Banyak yang berpendapat bahwa kecendrungan terjadinya suatu perubahan pada masyarakat merupakan penomena yang wajar sebagai akibat dari pergaulan hidup, dan banyak pakar yang mengemukakan pendapat bahwa perubahan sosial terjadi sebagai akibat adanya perubahan yang terjadi dalam unsur-unsur yang mempertahankan keseimbangan dalam suatu masyarakat, seperti perubahan ekonomi, kebudayaan dan teknologi, politik, geografis dan sebagainya, yang pada dasarnya bermuara pada kesimpulan bahwa perubahan merupakan suatu mata rantai kejadian yang melingkar dan tidak terputus.

Pada term norma dan perubahan sosial, maka jika norma adalah dasar dari keteraturan kehidupan sosial, maka perubahan sosial, yakni yang merupakan perubahan dalam struktur masyarakat, terjadi sebagai akibat dari perubahan dalam norma-norma sosial tersebut.[8] Sehingga ketika norma dalam suatu struktur masyarakat telah berubah maka perubahan dalam masyarakat tersebut telah terjadi.

Pendapat Pitirim A. Sorokin yang meragukan kebenaran akan adanya lingkaran-lingakran perubahan sosial, namun perubahan tetap ada dan yang paling penting adalah lingkaran terjadinya gejala-gejala sosial harus dipelajari, dan dengan jalan tersebut barulah dapat diperoleh suatu generalisasi tentang lingakran perubahan sosial tersebut.[9]

  1. Pengertian Pendidikan Islam

Sebelum membahas pengertian Pendidikan Islam, perlu kita mengetahui dahulu tentang arti pendidikan, menurut Badan PBB yang bernama UNESCO bahwa pendidikan adalah usaha sadar yang dilakukan manusia dewasa untuk mengembangkan kemampuan anak memalui bimbingan, mendidik dan latihan untuk peranannya di masa depan.[10] Pendidikan merupakan proses memberdayakan atau juga mengembangkan potensi setiap manusia, usaha mewujudkan potensi kreatif dan tanggungjawab kehidupan termasuk tujuan pribadinya.

Adapun pendidikan Islam yaitu sistem pendidikan yang dapat memberikan kemampuan kepada seseorang untuk memimpin kehidupannya sesuai dengan cita-cita dan nilai-nilai Islam yang telah menjiwai dan mewarnai kepribadiannya.[11] Pengertian lainnya mengatakan bahwa Pendidikan Islam merupakan pewarisan dan perkembangan budaya manusia yang bersumber dan berpedoman pada ajaran Islam sebagai yang termaktub dalam al-Qur’ân dan terjabar dalam Sunnah Rasul,[12] jadi yang dimaksudkan dengan pendidikan Islam adalah dalam rangka terbentuknya kepribadian utama menurut ukuran-ukuran Islam.[13] Dengan demikian ciri yang membedakan antara pendidikan Islam dengan pendidikan lain, yaitu adanya penggunaan ajaran Islam sebagai pedoman dalam proses pewarisan dan pengembangan budaya ummat manusia atau masyarakat tersebut.

Dapat dikatakan bahwa seseorang yang mendapatkan pendidikan Islam harus mampu hidup dalam kedamaian dan kesejahteraan sebagaimana diharapkan oleh cita-cita Islam,[14] dengan kata ketika seseorang yang menerima pendidikan Islam maka ia menjalankan kehidupannya sesuai dengan koridor ajaran Islam, yaitu al-Qur’ân dan Hadits.
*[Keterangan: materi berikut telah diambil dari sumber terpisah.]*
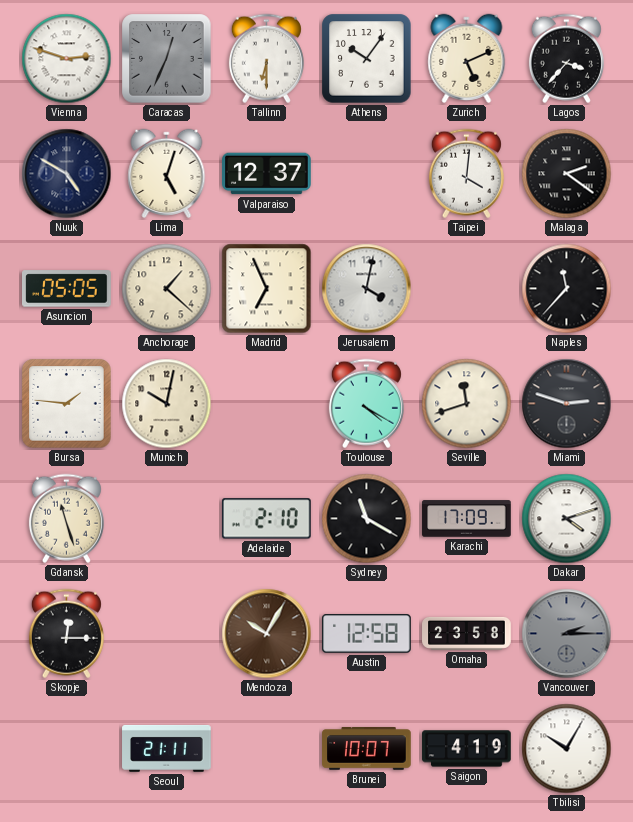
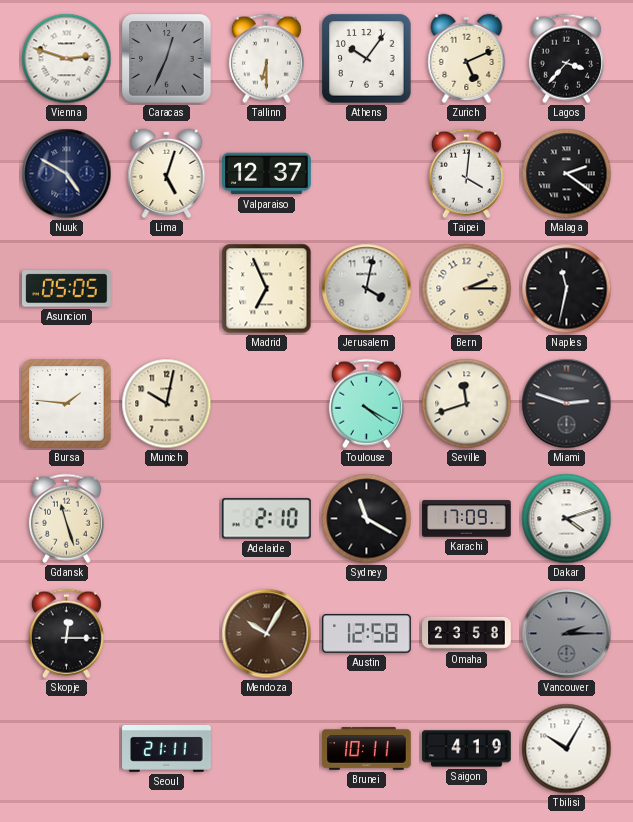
Anchorage: 1:22 -> none
Bern: none -> 2:15
Naples: 11:37 -> 11:32
Brunei: 10:07 -> 10:11
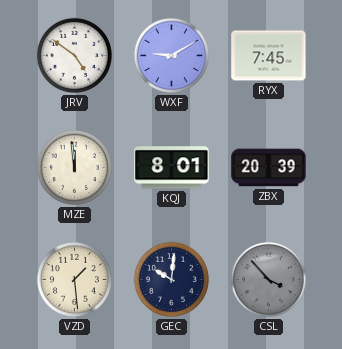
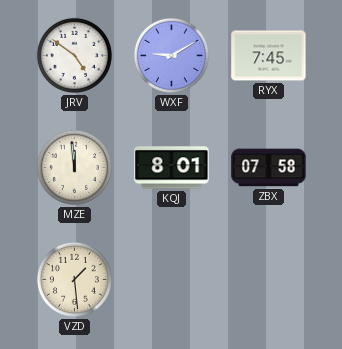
ZBX: 20:39 -> 07:58
GEC: 10:01 -> none
CSL: 3:53 -> none
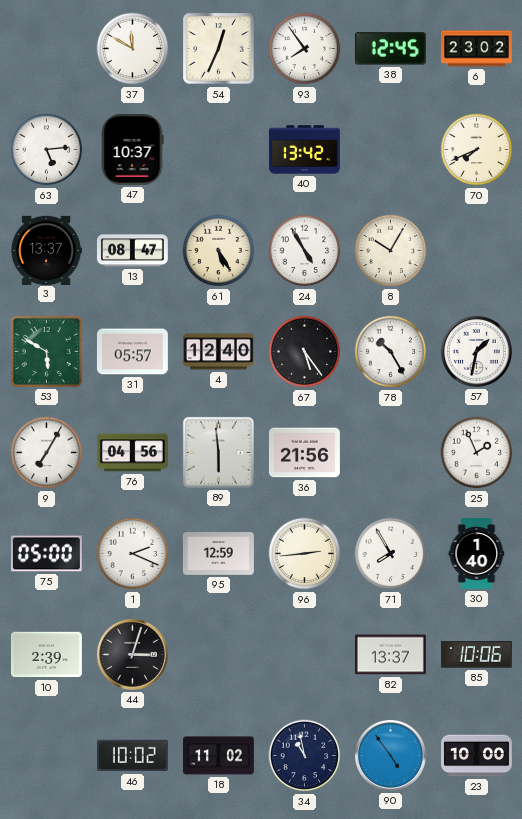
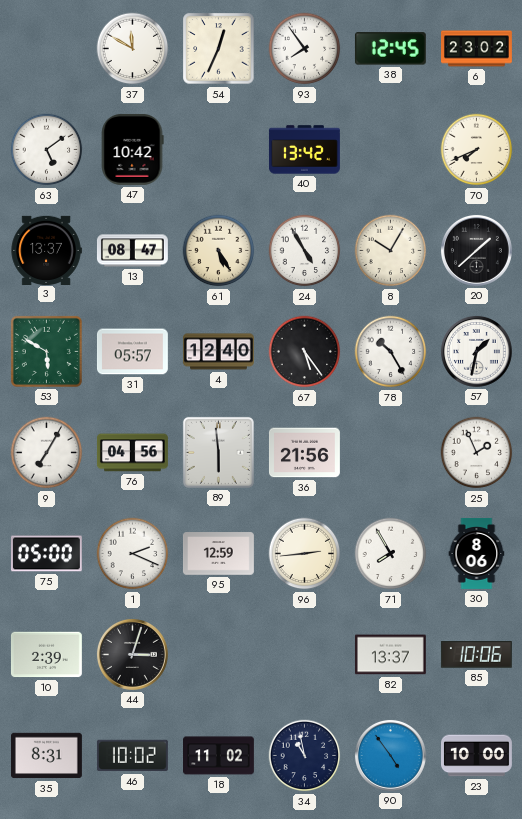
63: 5:14 -> 5:09
47: 10:37 -> 10:42
20: none -> 1:38
30: 1:40 -> 8:06
35: none -> 8:31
Dengan demikian pengertian pendidikan Islam adalah suatu sistem pendidikan yang mencakup seluruh aspek kehidupan yang diperlukan seorang hamba Allah, sebagaimana Islam telah menjadi pedoman dalam seluruh aspek kehidupan manusia, baik yang bersifat duniawi dan terlebih ukhrawi.

C. Pengaruh Perubahan Sosial Terhadap Pendidikan Islam

Pendidikan adalah suatu bentuk dari perwujudan seni dan budaya manusia yang terus berubah (berkembang) dan sebagai suatu alternatif yang paling rasional dan memungkinkan untuk melakukan suatu perubahan atau perkembangan. Dan sebagaimana telah dikemukakan sebelumnya bahwa perubahan sosial adalah perubahan yang terjadi pada struktur dan fungsi dalam sistem sosial, yang mana termasuk didalamnya adalah pendidikan, karena pendidikan ada dalam masyarakat, baik itu pendidikan formal, informal, maupun non formal (ada istilah lain yang menyebutkan ketiga istilah tersebut, yaitu pendidikan sekolah dan pendidikan luar sekolah), dan perubahan sosial yang terjadi dalam suatu masyarakat sangat berpengaruh terhadap pendidikan, dan tidak terkecuali pendidikan Islam.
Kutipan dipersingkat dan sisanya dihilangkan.